No indication is given as to what point in time this "intended application" is to be examined – that is, pre, during or post supply?

We all know what he is trying to say. We think. But some clarification is required. No doubt there will be a few submissions about that one.......

Bare Trusts

GST ruling GSTR 2008/3 deals with dealings in real property by bare trusts. Bare trusts are of particular relevance now with the holding of assets by bare trustees for superannuation funds under instalment warrant provisions and the Ruling should be read with some interest.

The Ruling outlines that for all intents and purposes the entity making the acquisition and the supplies under a bare trust is the beneficiary and follows common sense. It contains a solid analysis of what the law relating to bare trusts, distinguishes bare trusts from the concept of agency and towards the end sets out in paragraphs 78 and 79 how to deal with tax invoices.

The Commissioner takes the view that it is satisfactory for the trustee to issue the tax invoice where supplies are made and in these circumstances the Commissioner would exercise his discretion under section 29-70 of the GST Act to treat such a document as a tax invoice where the trustee appears as the supplier instead of the beneficiary.

On the GST front there has been a flurry of commentary on the decision of the Full Federal Court in the Brady King decision overturning the decision of the trial judge. In the context of this matter, it has been good to see a purposive construction applied to s 75-10(3) – and some certainty with the application of the margin scheme where there is a lack of identity between the interests in the real property caused by subdivision. This will be the subject of a separate publication.

Recent tax issues at Hunt & Hunt – tax sharing deeds; mutuality; transfer pricing and others

Over the course of a month to a few weeks, we at Hunt & Hunt are involved in looking at tax issues. A number of issues occur in practice at the same time from different clients as yearly timing sometimes dictates whether anissue is trendy. Some of the interesting issues we have examined have been:

  • Drafting a very complex tax sharing deed. It is amazing how these documents have morphed into 80 page documents.

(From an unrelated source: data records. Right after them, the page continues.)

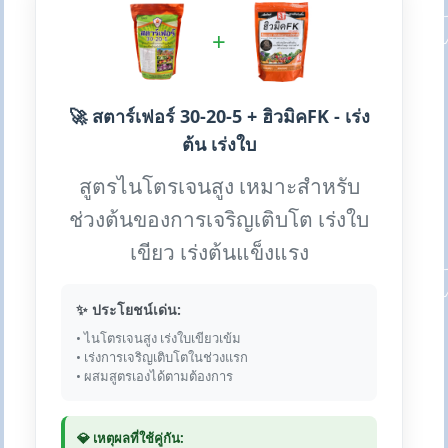
+
🚀 สตาร์เฟอร์ 30-20-5 + ฮิวมิคFK - เร่ง
ต้น เร่งใบ
สูตรไนโตรเจนสูง เหมาะสำหรับ
ช่วงต้นของการเจริญเติบโต เร่งใบ
เขียว เร่งต้นแข็งแรง
✨ ประโยชน์เด่น:
• ไนโตรเจนสูง เร่งใบเขียวเข้ม
• เร่งการเจริญเติบโตในช่วงแรก
• ผสมสูตรเองได้ตามต้องการ
💎 เหตุผลที่ใช้คู่กัน:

The most common method of allocation of the tax liabilities now seems to be on a stand alone basis rather than a share of accounting profit. At least that seems to be our experience.

  • Examining the mutuality principle for a community title where a common area was to be used by the community title to provide services to members. There are a few interesting rulings now on mutuality which are worth reading.
  • As the client base globalises and clients start setting up businesses overseas, transfer pricing becomes a regular issue and the new law relating to foreign losses has required examination on a couple of occasions. The Tax Laws Amendment (2007 Measures No. 4) Act 2007 became operative on 1 July 2008 and allows foreign losses to be applied against domestic income and excess foreign tax credits to be applied against that foreign income.
  • Share ownership plans under Division 13A of the Income Tax Assessment Act 1936 are called for advice quite regularly by smaller operators and instantly dismissed when they realise how restrictive they are
  • Corporate reconstruction relief for stamp duty purposes.
  • Roll-over relief of assets between corporate groups and anti avoidance
  • Capital streaming (ss 45 onwards) and Part IVA dividend streaming/ anti avoidance.

The content of this article is intended to provide a general guide to the subject matter. Specialist advice should be sought about your specific circumstances.